Data supplied START
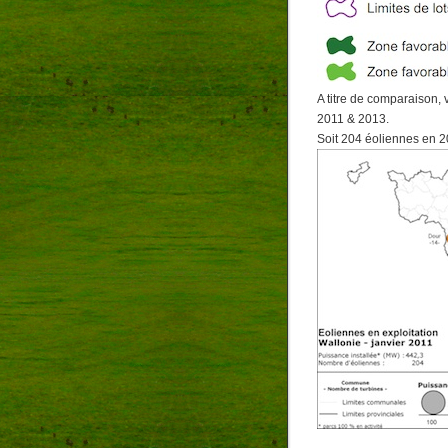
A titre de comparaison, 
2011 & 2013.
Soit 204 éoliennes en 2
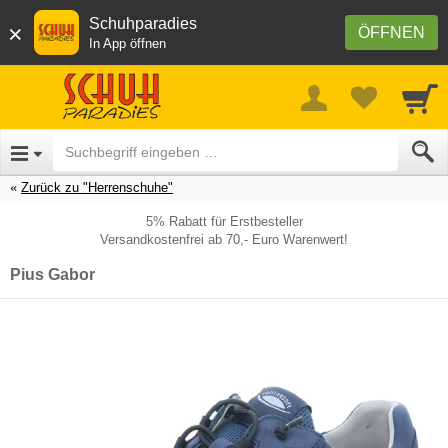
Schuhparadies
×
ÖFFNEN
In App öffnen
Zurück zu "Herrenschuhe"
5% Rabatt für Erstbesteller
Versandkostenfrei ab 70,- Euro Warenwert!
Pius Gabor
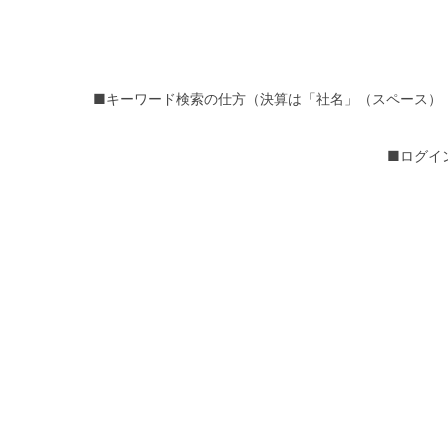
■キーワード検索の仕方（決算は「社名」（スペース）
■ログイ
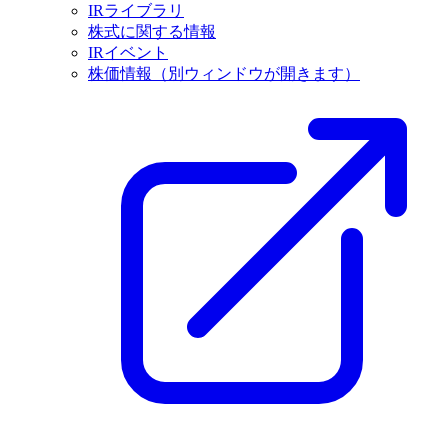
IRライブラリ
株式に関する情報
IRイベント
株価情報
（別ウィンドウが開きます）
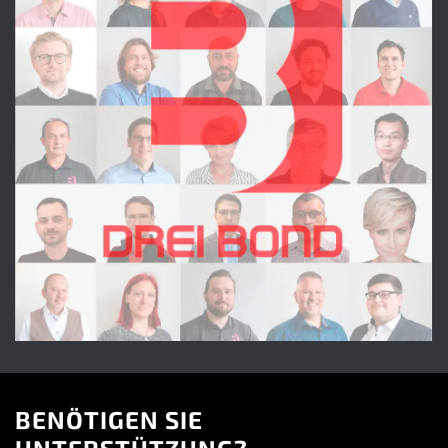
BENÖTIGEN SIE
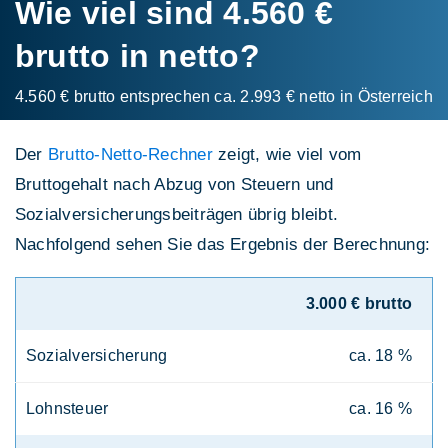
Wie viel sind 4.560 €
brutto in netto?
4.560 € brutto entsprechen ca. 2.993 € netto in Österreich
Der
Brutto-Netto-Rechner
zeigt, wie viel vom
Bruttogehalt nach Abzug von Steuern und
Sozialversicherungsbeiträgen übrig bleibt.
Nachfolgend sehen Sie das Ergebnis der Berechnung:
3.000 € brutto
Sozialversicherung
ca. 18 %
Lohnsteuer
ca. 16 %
Data supplied END
Data supplied START
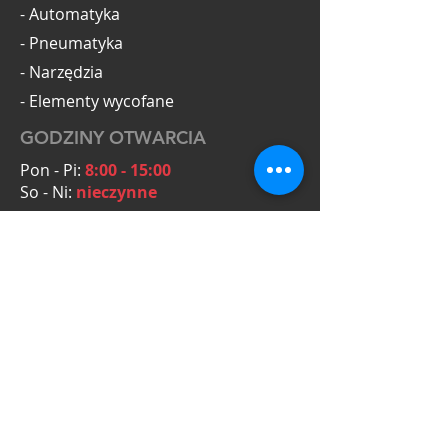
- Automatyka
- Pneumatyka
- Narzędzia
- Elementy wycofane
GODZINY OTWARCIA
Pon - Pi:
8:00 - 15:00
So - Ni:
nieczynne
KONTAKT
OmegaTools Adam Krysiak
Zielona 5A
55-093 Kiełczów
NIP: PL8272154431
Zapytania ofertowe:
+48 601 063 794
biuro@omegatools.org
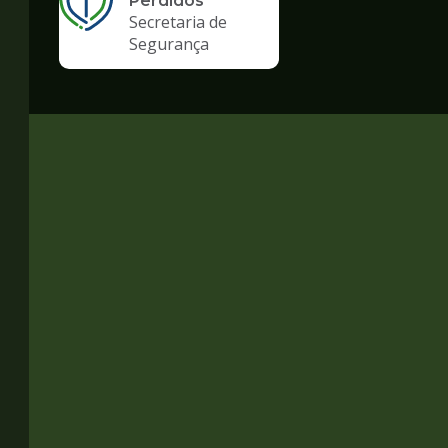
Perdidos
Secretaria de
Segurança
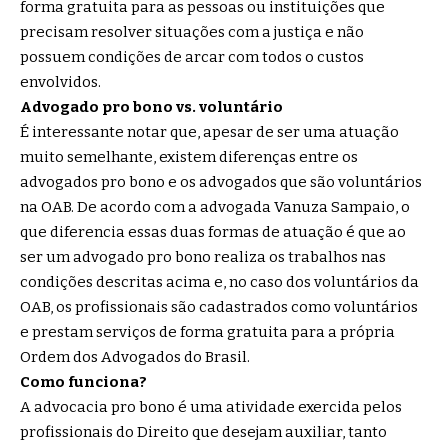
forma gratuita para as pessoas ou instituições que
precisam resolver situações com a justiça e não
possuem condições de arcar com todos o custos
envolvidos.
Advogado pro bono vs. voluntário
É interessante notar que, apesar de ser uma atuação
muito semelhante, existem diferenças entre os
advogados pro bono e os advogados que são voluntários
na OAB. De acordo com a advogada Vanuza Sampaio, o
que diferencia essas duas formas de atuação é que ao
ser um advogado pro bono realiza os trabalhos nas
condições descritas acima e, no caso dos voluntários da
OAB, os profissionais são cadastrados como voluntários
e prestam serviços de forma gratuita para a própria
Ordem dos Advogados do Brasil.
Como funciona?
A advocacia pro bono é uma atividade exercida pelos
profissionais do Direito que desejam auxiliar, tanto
Data supplied END
Data supplied START
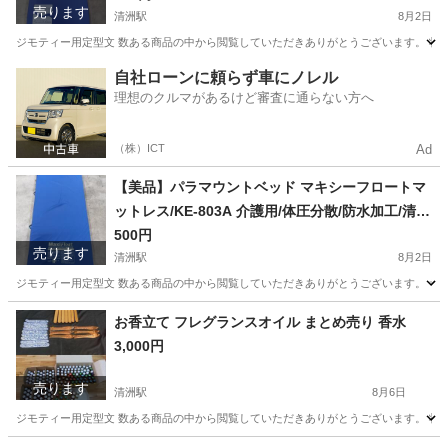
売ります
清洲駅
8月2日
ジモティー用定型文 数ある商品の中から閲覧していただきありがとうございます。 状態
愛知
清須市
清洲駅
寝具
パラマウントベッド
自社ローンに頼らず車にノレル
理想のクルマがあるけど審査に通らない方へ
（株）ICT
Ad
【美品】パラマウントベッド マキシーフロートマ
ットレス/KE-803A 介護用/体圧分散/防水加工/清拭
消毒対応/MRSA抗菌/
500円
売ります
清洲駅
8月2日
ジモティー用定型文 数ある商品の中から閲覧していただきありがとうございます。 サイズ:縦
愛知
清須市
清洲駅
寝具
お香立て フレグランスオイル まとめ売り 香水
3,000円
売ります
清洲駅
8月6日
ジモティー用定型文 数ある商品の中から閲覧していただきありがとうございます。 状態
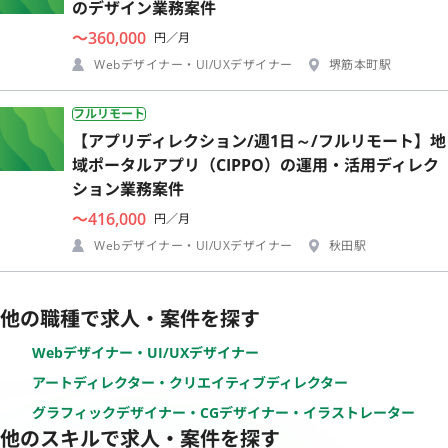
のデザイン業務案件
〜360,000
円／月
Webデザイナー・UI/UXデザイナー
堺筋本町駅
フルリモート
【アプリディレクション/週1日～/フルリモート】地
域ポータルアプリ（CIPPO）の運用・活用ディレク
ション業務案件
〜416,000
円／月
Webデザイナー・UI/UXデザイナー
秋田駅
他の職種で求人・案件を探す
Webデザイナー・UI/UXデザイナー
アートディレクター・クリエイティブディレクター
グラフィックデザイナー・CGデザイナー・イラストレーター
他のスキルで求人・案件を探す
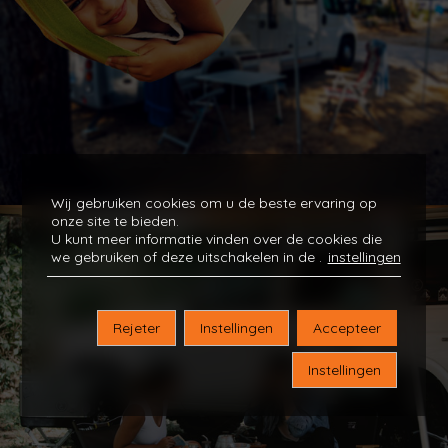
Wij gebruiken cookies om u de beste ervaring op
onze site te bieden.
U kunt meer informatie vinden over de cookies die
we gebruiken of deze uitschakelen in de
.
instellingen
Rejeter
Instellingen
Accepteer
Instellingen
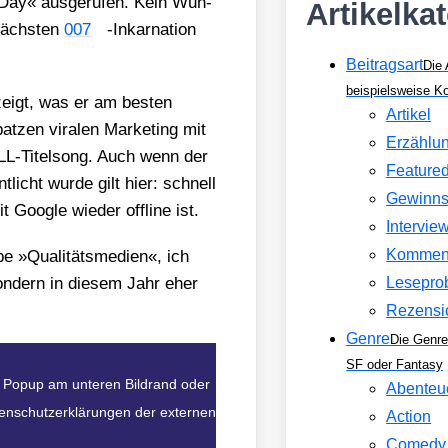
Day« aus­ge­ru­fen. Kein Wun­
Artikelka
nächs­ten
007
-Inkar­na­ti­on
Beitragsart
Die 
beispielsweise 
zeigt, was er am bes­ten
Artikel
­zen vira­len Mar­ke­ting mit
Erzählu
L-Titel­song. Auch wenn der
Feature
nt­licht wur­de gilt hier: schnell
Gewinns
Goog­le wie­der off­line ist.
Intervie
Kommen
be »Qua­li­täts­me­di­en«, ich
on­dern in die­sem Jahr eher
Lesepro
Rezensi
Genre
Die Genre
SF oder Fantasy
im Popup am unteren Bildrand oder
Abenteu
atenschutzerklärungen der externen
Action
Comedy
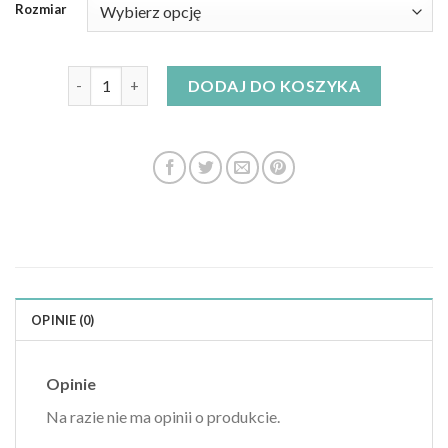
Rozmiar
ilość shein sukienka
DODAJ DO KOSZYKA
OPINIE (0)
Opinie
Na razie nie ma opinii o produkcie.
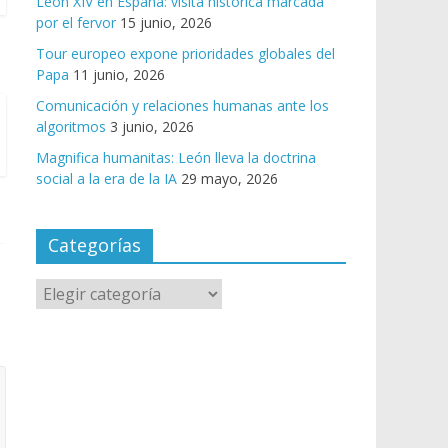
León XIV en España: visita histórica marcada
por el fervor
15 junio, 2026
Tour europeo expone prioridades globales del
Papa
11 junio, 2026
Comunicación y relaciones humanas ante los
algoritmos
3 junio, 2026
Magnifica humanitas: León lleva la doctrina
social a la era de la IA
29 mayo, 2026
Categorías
Data supplied END
The number of lines in the data that hold "voluntários" must be the entire answer.

**Task output:** 3